Alors, on dit, l’erreur sur l’interdit est donc inévitable. Le mythe nous raconte qu’il ne peut en être autrement. C’est en tout cas ma façon de le lire.

Nicolas Aumonier : Dans votre exposé passionnant, vous avez dit que manger, c’était dé-différencier parce que ce que je mange devient moi. Ce qui vaut pour l’animal ou le végétal vaut-il encore pour l’Eucharistie ? Lorsque Spinoza écrit à Oldenburg : « Vous ne prétendez tout de même pas avoir mangé Dieu », nous chrétiens, opposons que c’est plutôt Dieu qui se laisse manger dans l’Eucharistie, au point de nous incorporer à Sa tri-unité. En se faisant nourriture pour nous, c’est Dieu qui nous élève à Lui. La nourriture eucharistique ne conduit pas à une fusion, mais à une communion. N’est-elle pas alors réellement différenciante ?
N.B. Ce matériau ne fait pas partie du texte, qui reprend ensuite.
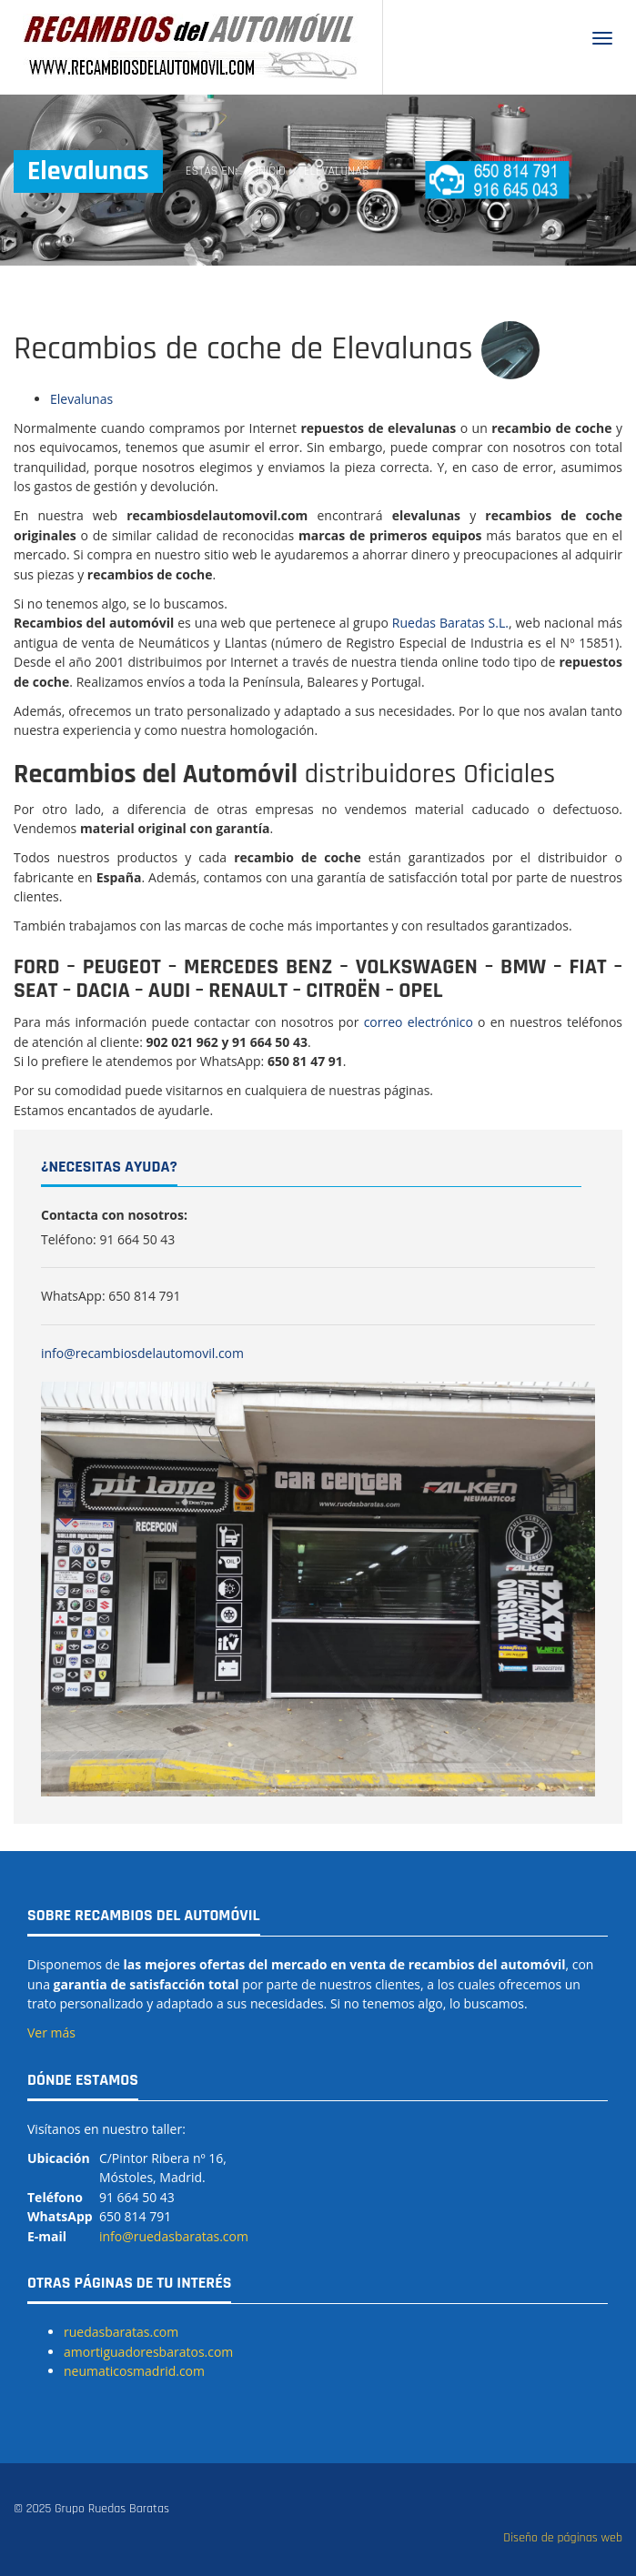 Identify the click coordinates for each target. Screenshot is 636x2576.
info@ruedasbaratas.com (173, 2236)
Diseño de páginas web (562, 2538)
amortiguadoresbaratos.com (148, 2351)
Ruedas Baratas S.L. (450, 622)
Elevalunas (81, 399)
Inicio (271, 171)
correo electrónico (418, 1022)
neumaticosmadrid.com (134, 2371)
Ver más (51, 2032)
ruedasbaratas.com (121, 2331)
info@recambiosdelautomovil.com (142, 1353) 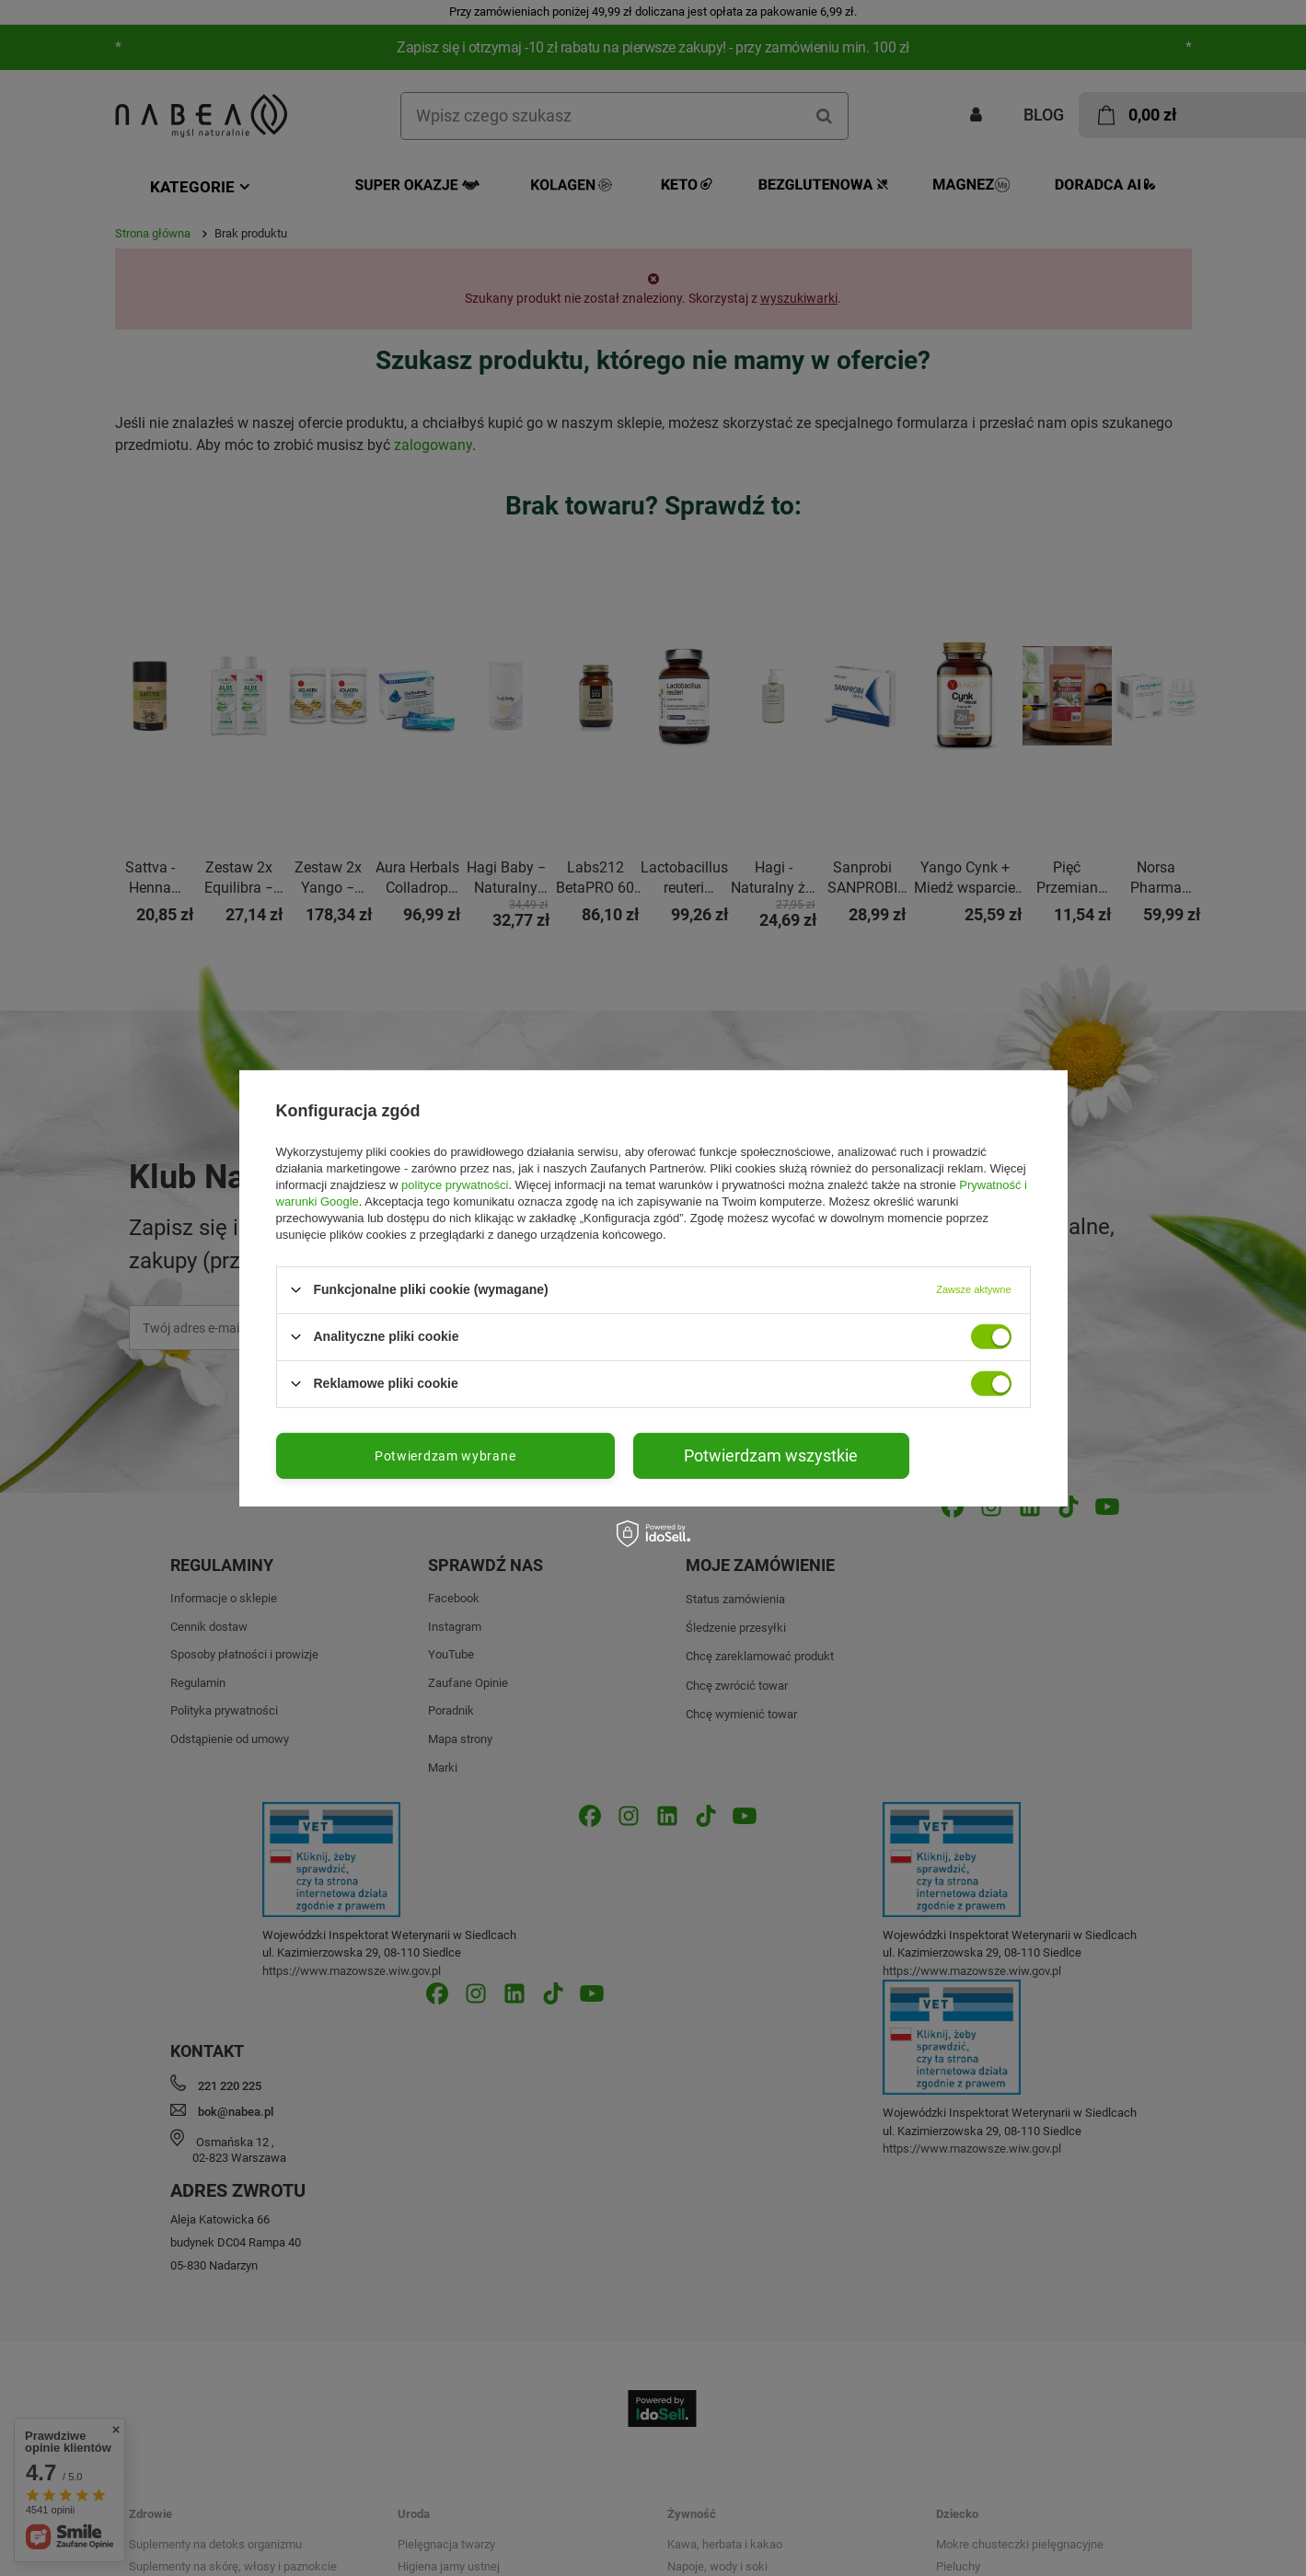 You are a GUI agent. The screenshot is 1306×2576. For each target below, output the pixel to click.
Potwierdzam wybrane (445, 1455)
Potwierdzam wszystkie (771, 1454)
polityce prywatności (454, 1184) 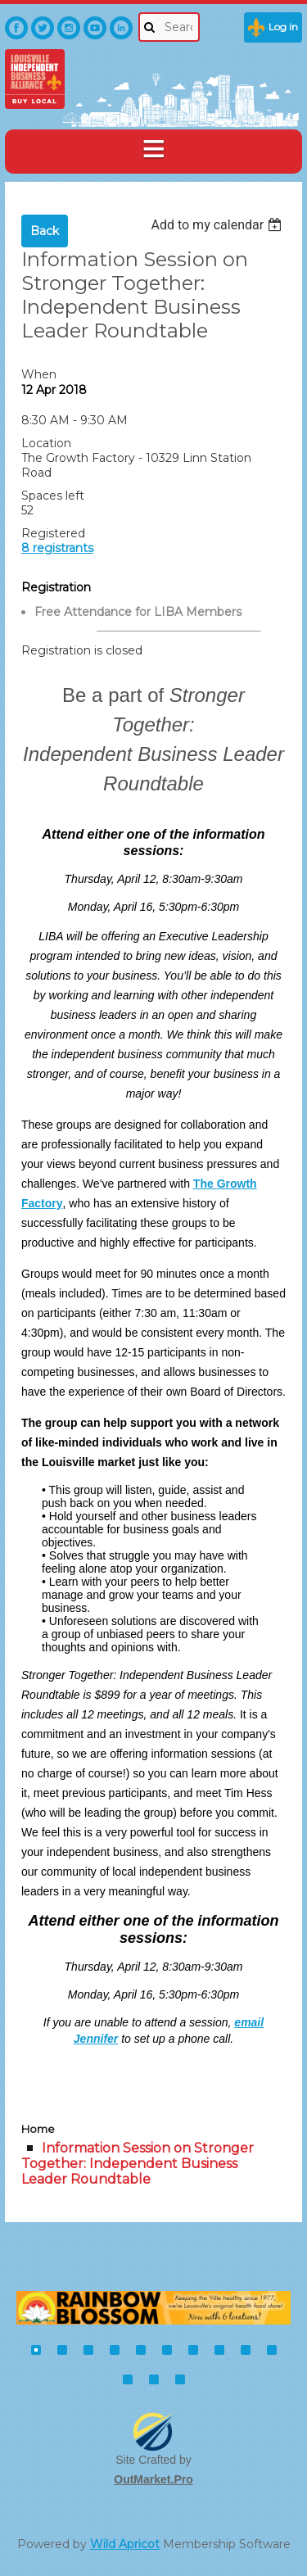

Marie Balmary : Vous posez une question que je me suis posée pendant vingt-cinq ans, parce que, dès que nous avons vu cela, nous nous sommes dit : et l’Eucharistie ? Et alors, il nous a fallu beaucoup, beaucoup de temps pour commencer d’entrevoir autre chose.

C’est en partant de la tradition juive, me semble-t-il, que ça nous est plus accessible. Et là vous me faites faire évidemment un saut immense.

Vous savez, l’Eucharistie n’a pas dit son dernier mot (excusez-moi, je prends les expressions que je trouve dans ma tête…).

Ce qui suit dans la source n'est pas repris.